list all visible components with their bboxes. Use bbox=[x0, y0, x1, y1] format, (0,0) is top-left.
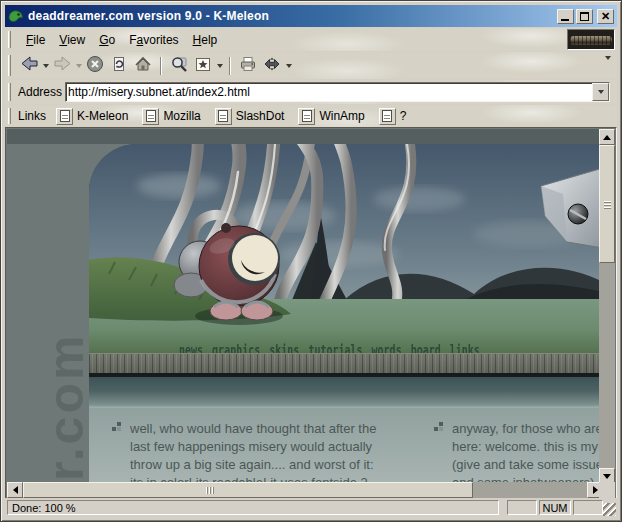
back-button[interactable] bbox=[17, 54, 41, 77]
toolbar-separator bbox=[160, 57, 162, 75]
menu-help[interactable]: Help bbox=[186, 31, 225, 49]
toolbar-overflow-chevron[interactable] bbox=[605, 60, 611, 78]
status-pane-empty-1 bbox=[507, 500, 537, 515]
text-column-right: anyway, for those who are here: welcome.… bbox=[452, 420, 603, 484]
bookmarks-dropdown[interactable] bbox=[215, 54, 224, 77]
status-pane-empty-2 bbox=[573, 500, 603, 515]
page-icon bbox=[302, 110, 312, 122]
titlebar[interactable]: deaddreamer.com version 9.0 - K-Meleon ✕ bbox=[5, 5, 617, 27]
maximize-button[interactable] bbox=[576, 9, 593, 24]
menubar-grip[interactable] bbox=[8, 31, 11, 48]
minimize-button[interactable] bbox=[557, 9, 574, 24]
nav-news[interactable]: news bbox=[179, 342, 203, 353]
search-icon bbox=[170, 55, 188, 77]
nav-links[interactable]: links bbox=[450, 342, 480, 353]
nav-skins[interactable]: skins bbox=[269, 342, 299, 353]
toolbar-separator bbox=[229, 57, 231, 75]
link-slashdot[interactable]: SlashDot bbox=[215, 108, 285, 125]
browser-window: deaddreamer.com version 9.0 - K-Meleon ✕… bbox=[0, 0, 622, 522]
page-icon bbox=[382, 110, 392, 122]
reload-icon bbox=[110, 55, 128, 77]
addressbar-grip[interactable] bbox=[8, 83, 11, 101]
arrow-down-icon bbox=[603, 474, 611, 479]
print-icon bbox=[239, 55, 257, 77]
address-input[interactable] bbox=[68, 84, 591, 100]
arrow-right-icon bbox=[593, 486, 598, 494]
bullet-icon bbox=[434, 422, 443, 431]
menu-favorites[interactable]: Favorites bbox=[122, 31, 185, 49]
num-lock-indicator: NUM bbox=[539, 500, 571, 515]
text-column-left: well, who would have thought that after … bbox=[130, 420, 410, 484]
throbber bbox=[567, 29, 615, 50]
scroll-up-button[interactable] bbox=[599, 129, 615, 145]
fonts-button[interactable] bbox=[260, 54, 284, 77]
status-message: Done: 100 % bbox=[7, 500, 499, 515]
scrollbar-corner bbox=[599, 482, 615, 498]
browser-viewport: r.com bbox=[5, 127, 617, 500]
page-content: well, who would have thought that after … bbox=[89, 408, 603, 484]
toolbar bbox=[5, 52, 617, 79]
address-dropdown-button[interactable] bbox=[592, 83, 609, 101]
linksbar-grip[interactable] bbox=[8, 108, 11, 124]
menu-view[interactable]: View bbox=[52, 31, 92, 49]
page-icon bbox=[146, 110, 156, 122]
teal-gradient-band bbox=[89, 377, 603, 408]
menubar: File View Go Favorites Help bbox=[5, 28, 617, 51]
scroll-left-button[interactable] bbox=[7, 482, 23, 498]
menu-go[interactable]: Go bbox=[92, 31, 122, 49]
stop-icon bbox=[86, 55, 104, 77]
forward-dropdown[interactable] bbox=[74, 54, 83, 77]
forward-icon bbox=[53, 55, 72, 76]
chevron-down-icon bbox=[217, 64, 223, 68]
nav-words[interactable]: words bbox=[372, 342, 402, 353]
throbber-icon bbox=[570, 36, 612, 45]
site-nav: newsgraphicsskinstutorialswordsboardlink… bbox=[179, 342, 559, 353]
back-icon bbox=[20, 55, 39, 76]
address-label: Address bbox=[18, 85, 62, 99]
texture-strip bbox=[89, 353, 603, 373]
chevron-down-icon bbox=[605, 56, 611, 77]
vertical-scrollbar[interactable] bbox=[599, 129, 615, 484]
nav-board[interactable]: board bbox=[411, 342, 441, 353]
links-label: Links bbox=[18, 109, 46, 123]
horizontal-scroll-thumb[interactable] bbox=[23, 482, 473, 498]
link-winamp[interactable]: WinAmp bbox=[298, 108, 364, 125]
status-bar: Done: 100 % NUM bbox=[5, 498, 617, 517]
nav-graphics[interactable]: graphics bbox=[212, 342, 260, 353]
link-mozilla[interactable]: Mozilla bbox=[142, 108, 200, 125]
links-bar: Links K-Meleon Mozilla SlashDot WinAmp ? bbox=[5, 105, 617, 127]
close-button[interactable]: ✕ bbox=[597, 9, 614, 24]
fonts-dropdown[interactable] bbox=[284, 54, 293, 77]
vertical-scroll-thumb[interactable] bbox=[599, 145, 615, 263]
bullet-icon bbox=[112, 422, 121, 431]
toolbar-grip[interactable] bbox=[8, 55, 11, 76]
home-icon bbox=[134, 55, 152, 77]
chevron-down-icon bbox=[76, 64, 82, 68]
reload-button[interactable] bbox=[107, 54, 131, 77]
resize-grip[interactable] bbox=[603, 503, 616, 516]
print-button[interactable] bbox=[236, 54, 260, 77]
site-watermark: r.com bbox=[33, 269, 91, 484]
chevron-down-icon bbox=[43, 64, 49, 68]
nav-tutorials[interactable]: tutorials bbox=[308, 342, 362, 353]
search-button[interactable] bbox=[167, 54, 191, 77]
home-button[interactable] bbox=[131, 54, 155, 77]
address-box bbox=[65, 82, 610, 102]
menu-file[interactable]: File bbox=[19, 31, 52, 49]
kmeleon-icon bbox=[8, 9, 24, 24]
chevron-down-icon bbox=[286, 64, 292, 68]
link-help[interactable]: ? bbox=[379, 108, 407, 125]
stop-button[interactable] bbox=[83, 54, 107, 77]
maximize-icon bbox=[580, 12, 589, 21]
chevron-down-icon bbox=[598, 90, 604, 94]
horizontal-scrollbar[interactable] bbox=[7, 482, 603, 498]
minimize-icon bbox=[561, 19, 569, 21]
arrow-up-icon bbox=[603, 135, 611, 140]
page-top-band bbox=[7, 129, 603, 144]
back-dropdown[interactable] bbox=[41, 54, 50, 77]
link-kmeleon[interactable]: K-Meleon bbox=[56, 108, 128, 125]
text-zoom-icon bbox=[263, 55, 281, 77]
forward-button[interactable] bbox=[50, 54, 74, 77]
address-bar: Address bbox=[5, 80, 617, 104]
bookmarks-button[interactable] bbox=[191, 54, 215, 77]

> [WHAT TO PRODUCE] From the first line to the last, copy the listing above exactly and leave out the images.

> [RESULT BELOW]
list all visible components with their bboxes. Use bbox=[x0, y0, x1, y1] format, (0,0) is top-left.
back-button[interactable] bbox=[17, 54, 41, 77]
toolbar-separator bbox=[160, 57, 162, 75]
menu-help[interactable]: Help bbox=[186, 31, 225, 49]
toolbar-overflow-chevron[interactable] bbox=[605, 60, 611, 78]
status-pane-empty-1 bbox=[507, 500, 537, 515]
text-column-right: anyway, for those who are here: welcome.… bbox=[452, 420, 603, 484]
bookmarks-dropdown[interactable] bbox=[215, 54, 224, 77]
status-pane-empty-2 bbox=[573, 500, 603, 515]
page-icon bbox=[302, 110, 312, 122]
titlebar[interactable]: deaddreamer.com version 9.0 - K-Meleon ✕ bbox=[5, 5, 617, 27]
maximize-button[interactable] bbox=[576, 9, 593, 24]
menubar-grip[interactable] bbox=[8, 31, 11, 48]
minimize-button[interactable] bbox=[557, 9, 574, 24]
nav-news[interactable]: news bbox=[179, 342, 203, 353]
search-icon bbox=[170, 55, 188, 77]
nav-links[interactable]: links bbox=[450, 342, 480, 353]
nav-skins[interactable]: skins bbox=[269, 342, 299, 353]
toolbar-separator bbox=[229, 57, 231, 75]
link-slashdot[interactable]: SlashDot bbox=[215, 108, 285, 125]
browser-window: deaddreamer.com version 9.0 - K-Meleon ✕… bbox=[0, 0, 622, 522]
page-icon bbox=[382, 110, 392, 122]
reload-icon bbox=[110, 55, 128, 77]
addressbar-grip[interactable] bbox=[8, 83, 11, 101]
arrow-down-icon bbox=[603, 474, 611, 479]
print-icon bbox=[239, 55, 257, 77]
address-input[interactable] bbox=[68, 84, 591, 100]
arrow-right-icon bbox=[593, 486, 598, 494]
bullet-icon bbox=[434, 422, 443, 431]
menu-favorites[interactable]: Favorites bbox=[122, 31, 185, 49]
num-lock-indicator: NUM bbox=[539, 500, 571, 515]
text-column-left: well, who would have thought that after … bbox=[130, 420, 410, 484]
throbber bbox=[567, 29, 615, 50]
scroll-up-button[interactable] bbox=[599, 129, 615, 145]
fonts-button[interactable] bbox=[260, 54, 284, 77]
status-message: Done: 100 % bbox=[7, 500, 499, 515]
scrollbar-corner bbox=[599, 482, 615, 498]
browser-viewport: r.com bbox=[5, 127, 617, 500]
page-content: well, who would have thought that after … bbox=[89, 408, 603, 484]
toolbar bbox=[5, 52, 617, 79]
address-dropdown-button[interactable] bbox=[592, 83, 609, 101]
linksbar-grip[interactable] bbox=[8, 108, 11, 124]
menu-view[interactable]: View bbox=[52, 31, 92, 49]
page-icon bbox=[146, 110, 156, 122]
teal-gradient-band bbox=[89, 377, 603, 408]
menubar: File View Go Favorites Help bbox=[5, 28, 617, 51]
scroll-left-button[interactable] bbox=[7, 482, 23, 498]
menu-go[interactable]: Go bbox=[92, 31, 122, 49]
stop-icon bbox=[86, 55, 104, 77]
forward-dropdown[interactable] bbox=[74, 54, 83, 77]
forward-icon bbox=[53, 55, 72, 76]
chevron-down-icon bbox=[217, 64, 223, 68]
nav-words[interactable]: words bbox=[372, 342, 402, 353]
throbber-icon bbox=[570, 36, 612, 45]
site-nav: newsgraphicsskinstutorialswordsboardlink… bbox=[179, 342, 559, 353]
back-icon bbox=[20, 55, 39, 76]
address-label: Address bbox=[18, 85, 62, 99]
texture-strip bbox=[89, 353, 603, 373]
chevron-down-icon bbox=[605, 56, 611, 77]
vertical-scrollbar[interactable] bbox=[599, 129, 615, 484]
nav-board[interactable]: board bbox=[411, 342, 441, 353]
links-label: Links bbox=[18, 109, 46, 123]
horizontal-scroll-thumb[interactable] bbox=[23, 482, 473, 498]
link-winamp[interactable]: WinAmp bbox=[298, 108, 364, 125]
status-bar: Done: 100 % NUM bbox=[5, 498, 617, 517]
nav-graphics[interactable]: graphics bbox=[212, 342, 260, 353]
link-mozilla[interactable]: Mozilla bbox=[142, 108, 200, 125]
links-bar: Links K-Meleon Mozilla SlashDot WinAmp ? bbox=[5, 105, 617, 127]
close-button[interactable]: ✕ bbox=[597, 9, 614, 24]
fonts-dropdown[interactable] bbox=[284, 54, 293, 77]
vertical-scroll-thumb[interactable] bbox=[599, 145, 615, 263]
bullet-icon bbox=[112, 422, 121, 431]
toolbar-grip[interactable] bbox=[8, 55, 11, 76]
home-icon bbox=[134, 55, 152, 77]
chevron-down-icon bbox=[76, 64, 82, 68]
reload-button[interactable] bbox=[107, 54, 131, 77]
resize-grip[interactable] bbox=[603, 503, 616, 516]
print-button[interactable] bbox=[236, 54, 260, 77]
site-watermark: r.com bbox=[33, 269, 91, 484]
chevron-down-icon bbox=[43, 64, 49, 68]
nav-tutorials[interactable]: tutorials bbox=[308, 342, 362, 353]
search-button[interactable] bbox=[167, 54, 191, 77]
home-button[interactable] bbox=[131, 54, 155, 77]
address-box bbox=[65, 82, 610, 102]
menu-file[interactable]: File bbox=[19, 31, 52, 49]
kmeleon-icon bbox=[8, 9, 24, 24]
chevron-down-icon bbox=[286, 64, 292, 68]
link-help[interactable]: ? bbox=[379, 108, 407, 125]
stop-button[interactable] bbox=[83, 54, 107, 77]
maximize-icon bbox=[580, 12, 589, 21]
chevron-down-icon bbox=[598, 90, 604, 94]
horizontal-scrollbar[interactable] bbox=[7, 482, 603, 498]
minimize-icon bbox=[561, 19, 569, 21]
arrow-up-icon bbox=[603, 135, 611, 140]
page-top-band bbox=[7, 129, 603, 144]
back-dropdown[interactable] bbox=[41, 54, 50, 77]
link-kmeleon[interactable]: K-Meleon bbox=[56, 108, 128, 125]
text-zoom-icon bbox=[263, 55, 281, 77]
forward-button[interactable] bbox=[50, 54, 74, 77]
address-bar: Address bbox=[5, 80, 617, 104]
bookmarks-button[interactable] bbox=[191, 54, 215, 77]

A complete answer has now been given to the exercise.